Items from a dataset
<<<<

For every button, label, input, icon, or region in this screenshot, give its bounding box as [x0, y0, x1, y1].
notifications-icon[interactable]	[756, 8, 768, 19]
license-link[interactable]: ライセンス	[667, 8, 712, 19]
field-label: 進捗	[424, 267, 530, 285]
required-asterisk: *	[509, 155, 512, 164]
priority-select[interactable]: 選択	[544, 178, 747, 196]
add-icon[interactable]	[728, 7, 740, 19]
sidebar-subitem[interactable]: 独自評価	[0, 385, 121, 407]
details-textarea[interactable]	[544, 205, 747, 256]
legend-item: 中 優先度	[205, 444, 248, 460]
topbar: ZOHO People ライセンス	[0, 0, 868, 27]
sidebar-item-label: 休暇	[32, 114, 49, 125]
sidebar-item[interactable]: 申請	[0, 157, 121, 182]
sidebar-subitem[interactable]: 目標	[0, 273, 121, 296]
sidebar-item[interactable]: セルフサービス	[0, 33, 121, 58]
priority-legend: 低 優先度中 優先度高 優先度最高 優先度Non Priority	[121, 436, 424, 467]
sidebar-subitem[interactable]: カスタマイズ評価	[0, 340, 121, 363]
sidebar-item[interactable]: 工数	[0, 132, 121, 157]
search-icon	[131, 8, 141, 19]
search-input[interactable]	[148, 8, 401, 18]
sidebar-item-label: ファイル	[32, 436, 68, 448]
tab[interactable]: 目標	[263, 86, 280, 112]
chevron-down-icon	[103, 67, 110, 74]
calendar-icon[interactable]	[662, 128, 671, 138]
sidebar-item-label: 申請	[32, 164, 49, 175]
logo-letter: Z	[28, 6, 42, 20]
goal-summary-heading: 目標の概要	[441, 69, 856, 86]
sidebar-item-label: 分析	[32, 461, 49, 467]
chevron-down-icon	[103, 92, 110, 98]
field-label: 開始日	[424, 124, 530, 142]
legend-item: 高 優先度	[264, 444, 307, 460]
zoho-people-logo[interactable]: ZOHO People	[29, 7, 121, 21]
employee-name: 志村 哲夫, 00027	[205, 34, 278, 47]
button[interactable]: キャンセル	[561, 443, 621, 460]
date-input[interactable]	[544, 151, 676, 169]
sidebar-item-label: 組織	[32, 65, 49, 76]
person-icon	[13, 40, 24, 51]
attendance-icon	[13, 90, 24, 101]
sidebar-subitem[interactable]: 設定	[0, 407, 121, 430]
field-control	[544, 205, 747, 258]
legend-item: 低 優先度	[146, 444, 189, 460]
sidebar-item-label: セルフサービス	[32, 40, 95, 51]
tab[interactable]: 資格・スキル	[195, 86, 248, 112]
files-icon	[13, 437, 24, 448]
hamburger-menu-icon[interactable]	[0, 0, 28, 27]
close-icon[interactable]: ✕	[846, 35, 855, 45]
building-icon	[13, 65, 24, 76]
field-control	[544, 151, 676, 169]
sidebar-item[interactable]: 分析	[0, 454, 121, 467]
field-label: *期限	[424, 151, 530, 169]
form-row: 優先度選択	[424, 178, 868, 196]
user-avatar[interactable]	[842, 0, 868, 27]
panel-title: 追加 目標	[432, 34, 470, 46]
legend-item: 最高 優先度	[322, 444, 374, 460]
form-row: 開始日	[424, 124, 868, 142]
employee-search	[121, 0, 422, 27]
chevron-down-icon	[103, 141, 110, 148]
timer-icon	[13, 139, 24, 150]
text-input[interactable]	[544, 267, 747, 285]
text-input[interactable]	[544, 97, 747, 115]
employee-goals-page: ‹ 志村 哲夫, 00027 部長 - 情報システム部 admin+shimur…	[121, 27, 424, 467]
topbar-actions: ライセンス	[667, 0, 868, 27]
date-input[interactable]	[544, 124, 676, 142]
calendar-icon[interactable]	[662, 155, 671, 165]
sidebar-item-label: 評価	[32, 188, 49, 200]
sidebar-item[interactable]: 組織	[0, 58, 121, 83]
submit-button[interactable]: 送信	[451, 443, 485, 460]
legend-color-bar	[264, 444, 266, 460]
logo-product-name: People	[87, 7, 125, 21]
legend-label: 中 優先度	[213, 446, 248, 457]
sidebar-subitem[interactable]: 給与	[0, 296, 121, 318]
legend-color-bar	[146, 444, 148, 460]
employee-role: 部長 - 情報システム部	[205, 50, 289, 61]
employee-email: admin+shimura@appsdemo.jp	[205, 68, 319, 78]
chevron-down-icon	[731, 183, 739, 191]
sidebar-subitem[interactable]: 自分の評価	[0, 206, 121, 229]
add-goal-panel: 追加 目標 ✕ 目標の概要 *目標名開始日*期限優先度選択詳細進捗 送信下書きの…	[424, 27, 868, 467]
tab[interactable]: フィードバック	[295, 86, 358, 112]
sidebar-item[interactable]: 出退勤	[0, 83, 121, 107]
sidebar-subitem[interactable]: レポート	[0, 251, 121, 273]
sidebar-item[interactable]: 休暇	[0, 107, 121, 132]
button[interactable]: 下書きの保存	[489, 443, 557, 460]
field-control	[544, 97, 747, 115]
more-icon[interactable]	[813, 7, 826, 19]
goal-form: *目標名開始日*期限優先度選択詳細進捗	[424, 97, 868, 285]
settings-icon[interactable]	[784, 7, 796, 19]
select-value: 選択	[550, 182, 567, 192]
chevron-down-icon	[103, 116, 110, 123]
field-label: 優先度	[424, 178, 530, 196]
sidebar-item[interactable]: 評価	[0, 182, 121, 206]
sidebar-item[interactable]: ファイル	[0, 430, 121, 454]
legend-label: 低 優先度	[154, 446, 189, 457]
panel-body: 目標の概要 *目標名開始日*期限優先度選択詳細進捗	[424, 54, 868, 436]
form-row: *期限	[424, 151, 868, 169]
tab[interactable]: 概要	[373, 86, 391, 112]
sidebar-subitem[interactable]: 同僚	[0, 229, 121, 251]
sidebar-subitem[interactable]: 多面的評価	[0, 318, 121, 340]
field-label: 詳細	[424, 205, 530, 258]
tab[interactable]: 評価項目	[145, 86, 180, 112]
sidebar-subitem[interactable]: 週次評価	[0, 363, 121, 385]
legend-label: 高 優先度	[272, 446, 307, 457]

>>>>
<<<<

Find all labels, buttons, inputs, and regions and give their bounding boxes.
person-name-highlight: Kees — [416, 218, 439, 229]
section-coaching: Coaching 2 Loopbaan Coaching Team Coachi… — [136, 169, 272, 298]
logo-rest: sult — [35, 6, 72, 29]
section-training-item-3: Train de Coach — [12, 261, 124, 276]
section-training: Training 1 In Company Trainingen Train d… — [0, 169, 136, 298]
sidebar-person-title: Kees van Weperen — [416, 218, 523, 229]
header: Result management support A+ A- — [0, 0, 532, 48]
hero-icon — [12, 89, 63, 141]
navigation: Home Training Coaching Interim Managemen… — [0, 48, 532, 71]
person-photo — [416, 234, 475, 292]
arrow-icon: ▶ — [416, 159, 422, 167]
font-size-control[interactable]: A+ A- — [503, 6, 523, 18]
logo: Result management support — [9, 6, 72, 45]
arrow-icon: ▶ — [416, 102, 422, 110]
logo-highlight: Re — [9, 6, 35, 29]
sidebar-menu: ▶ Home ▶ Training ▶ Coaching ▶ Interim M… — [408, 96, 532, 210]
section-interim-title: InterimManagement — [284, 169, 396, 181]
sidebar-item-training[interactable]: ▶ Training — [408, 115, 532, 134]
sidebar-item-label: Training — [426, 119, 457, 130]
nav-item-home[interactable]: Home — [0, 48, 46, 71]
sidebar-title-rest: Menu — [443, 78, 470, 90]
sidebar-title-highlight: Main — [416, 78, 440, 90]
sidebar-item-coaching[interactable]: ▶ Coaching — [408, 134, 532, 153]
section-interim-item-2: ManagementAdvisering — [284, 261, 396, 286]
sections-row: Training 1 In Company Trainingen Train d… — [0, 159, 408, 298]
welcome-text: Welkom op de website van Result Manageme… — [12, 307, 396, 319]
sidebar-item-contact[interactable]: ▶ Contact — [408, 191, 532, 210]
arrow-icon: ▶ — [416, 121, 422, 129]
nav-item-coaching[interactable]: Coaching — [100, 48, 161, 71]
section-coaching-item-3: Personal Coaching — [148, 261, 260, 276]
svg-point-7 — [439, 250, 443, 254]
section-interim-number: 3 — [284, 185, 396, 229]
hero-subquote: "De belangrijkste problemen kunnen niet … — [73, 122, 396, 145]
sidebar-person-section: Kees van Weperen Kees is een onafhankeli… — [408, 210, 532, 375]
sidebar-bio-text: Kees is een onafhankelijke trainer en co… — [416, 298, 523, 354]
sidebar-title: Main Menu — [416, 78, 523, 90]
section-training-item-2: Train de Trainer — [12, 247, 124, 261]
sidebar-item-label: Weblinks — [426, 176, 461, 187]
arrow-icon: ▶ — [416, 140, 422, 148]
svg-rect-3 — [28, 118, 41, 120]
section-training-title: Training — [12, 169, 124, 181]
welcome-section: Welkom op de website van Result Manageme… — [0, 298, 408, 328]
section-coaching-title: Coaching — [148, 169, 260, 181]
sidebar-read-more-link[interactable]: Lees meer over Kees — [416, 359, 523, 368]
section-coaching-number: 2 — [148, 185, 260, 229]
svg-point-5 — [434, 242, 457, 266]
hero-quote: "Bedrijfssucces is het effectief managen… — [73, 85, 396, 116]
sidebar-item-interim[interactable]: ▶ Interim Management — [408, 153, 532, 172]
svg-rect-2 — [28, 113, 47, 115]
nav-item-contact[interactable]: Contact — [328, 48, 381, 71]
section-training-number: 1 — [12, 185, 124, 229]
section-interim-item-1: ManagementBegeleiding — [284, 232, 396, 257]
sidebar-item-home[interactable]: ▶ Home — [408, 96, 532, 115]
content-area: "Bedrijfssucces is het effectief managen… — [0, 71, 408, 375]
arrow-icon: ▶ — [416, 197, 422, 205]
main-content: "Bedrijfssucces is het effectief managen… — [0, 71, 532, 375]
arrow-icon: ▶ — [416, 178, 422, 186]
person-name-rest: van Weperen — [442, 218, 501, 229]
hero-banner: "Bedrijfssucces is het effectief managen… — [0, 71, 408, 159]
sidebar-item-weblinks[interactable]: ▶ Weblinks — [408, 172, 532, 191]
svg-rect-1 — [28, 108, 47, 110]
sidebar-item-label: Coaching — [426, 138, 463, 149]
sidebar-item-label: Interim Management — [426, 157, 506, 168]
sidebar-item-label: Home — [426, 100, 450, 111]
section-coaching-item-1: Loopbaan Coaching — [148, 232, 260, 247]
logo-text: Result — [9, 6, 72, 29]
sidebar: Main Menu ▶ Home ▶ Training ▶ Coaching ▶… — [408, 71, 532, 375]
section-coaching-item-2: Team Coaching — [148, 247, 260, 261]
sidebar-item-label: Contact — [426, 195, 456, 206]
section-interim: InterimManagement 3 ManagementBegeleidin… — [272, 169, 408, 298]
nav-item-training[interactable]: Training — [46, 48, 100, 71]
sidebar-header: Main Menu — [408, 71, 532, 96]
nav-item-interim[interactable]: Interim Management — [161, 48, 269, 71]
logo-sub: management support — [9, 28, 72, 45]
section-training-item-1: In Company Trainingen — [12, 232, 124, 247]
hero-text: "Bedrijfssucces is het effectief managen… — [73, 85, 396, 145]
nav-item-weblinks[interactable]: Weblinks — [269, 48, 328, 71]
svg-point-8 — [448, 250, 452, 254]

>>>>
<<<<

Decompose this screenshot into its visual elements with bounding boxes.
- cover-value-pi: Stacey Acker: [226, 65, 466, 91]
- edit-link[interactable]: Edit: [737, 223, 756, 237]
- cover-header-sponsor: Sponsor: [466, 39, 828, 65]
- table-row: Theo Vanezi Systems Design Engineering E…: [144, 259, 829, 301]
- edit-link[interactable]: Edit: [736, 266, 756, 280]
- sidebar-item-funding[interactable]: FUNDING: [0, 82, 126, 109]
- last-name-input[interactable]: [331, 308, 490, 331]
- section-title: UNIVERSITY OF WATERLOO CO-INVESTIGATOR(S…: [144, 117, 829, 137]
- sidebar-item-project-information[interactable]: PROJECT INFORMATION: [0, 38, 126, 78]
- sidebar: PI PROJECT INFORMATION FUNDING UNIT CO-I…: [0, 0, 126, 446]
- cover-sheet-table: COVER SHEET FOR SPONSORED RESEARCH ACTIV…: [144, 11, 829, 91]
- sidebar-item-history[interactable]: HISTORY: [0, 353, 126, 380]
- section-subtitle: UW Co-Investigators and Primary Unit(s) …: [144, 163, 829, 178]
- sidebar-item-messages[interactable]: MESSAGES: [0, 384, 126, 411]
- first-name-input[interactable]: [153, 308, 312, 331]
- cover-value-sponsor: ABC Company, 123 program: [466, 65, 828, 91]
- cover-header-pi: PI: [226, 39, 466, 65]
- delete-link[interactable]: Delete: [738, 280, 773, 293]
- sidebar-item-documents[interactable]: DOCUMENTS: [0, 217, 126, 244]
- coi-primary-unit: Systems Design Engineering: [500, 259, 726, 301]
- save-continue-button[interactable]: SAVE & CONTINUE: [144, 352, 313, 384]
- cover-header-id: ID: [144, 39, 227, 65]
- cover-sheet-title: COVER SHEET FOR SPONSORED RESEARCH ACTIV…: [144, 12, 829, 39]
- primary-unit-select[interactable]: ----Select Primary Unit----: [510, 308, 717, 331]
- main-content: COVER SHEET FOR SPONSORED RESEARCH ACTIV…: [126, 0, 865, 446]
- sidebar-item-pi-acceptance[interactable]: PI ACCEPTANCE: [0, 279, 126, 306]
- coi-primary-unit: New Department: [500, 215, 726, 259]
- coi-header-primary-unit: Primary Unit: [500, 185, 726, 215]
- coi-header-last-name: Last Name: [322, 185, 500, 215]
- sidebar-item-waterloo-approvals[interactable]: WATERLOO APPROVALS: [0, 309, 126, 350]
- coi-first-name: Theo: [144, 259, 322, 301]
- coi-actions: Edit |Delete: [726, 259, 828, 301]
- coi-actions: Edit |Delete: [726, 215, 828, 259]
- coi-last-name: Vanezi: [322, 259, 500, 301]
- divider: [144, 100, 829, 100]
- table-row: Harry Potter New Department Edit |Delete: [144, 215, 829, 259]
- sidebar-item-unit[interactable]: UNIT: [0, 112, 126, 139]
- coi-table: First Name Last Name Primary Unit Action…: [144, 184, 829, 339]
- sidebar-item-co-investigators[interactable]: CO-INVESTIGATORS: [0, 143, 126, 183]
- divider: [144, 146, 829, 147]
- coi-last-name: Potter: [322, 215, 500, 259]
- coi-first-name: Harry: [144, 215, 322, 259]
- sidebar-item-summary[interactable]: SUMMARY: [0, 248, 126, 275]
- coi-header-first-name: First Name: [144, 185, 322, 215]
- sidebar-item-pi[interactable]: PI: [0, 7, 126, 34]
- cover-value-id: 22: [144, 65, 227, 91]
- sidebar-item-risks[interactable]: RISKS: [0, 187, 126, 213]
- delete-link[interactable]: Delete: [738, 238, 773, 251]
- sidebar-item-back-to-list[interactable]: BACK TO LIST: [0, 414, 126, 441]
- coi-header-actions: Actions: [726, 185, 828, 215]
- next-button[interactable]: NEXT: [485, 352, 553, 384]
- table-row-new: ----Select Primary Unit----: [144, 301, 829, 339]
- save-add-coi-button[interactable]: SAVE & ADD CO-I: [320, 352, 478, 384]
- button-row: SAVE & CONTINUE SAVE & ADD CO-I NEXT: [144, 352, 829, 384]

>>>>

What the task requires
Take every line from the records that holds "期限優先度選択詳細進捗" and copy it down.

Task solution
add-goal-panel: 追加 目標 ✕ 目標の概要 *目標名開始日*期限優先度選択詳細進捗 送信下書きの…	[424, 27, 868, 467]
goal-form: *目標名開始日*期限優先度選択詳細進捗	[424, 97, 868, 285]
panel-body: 目標の概要 *目標名開始日*期限優先度選択詳細進捗	[424, 54, 868, 436]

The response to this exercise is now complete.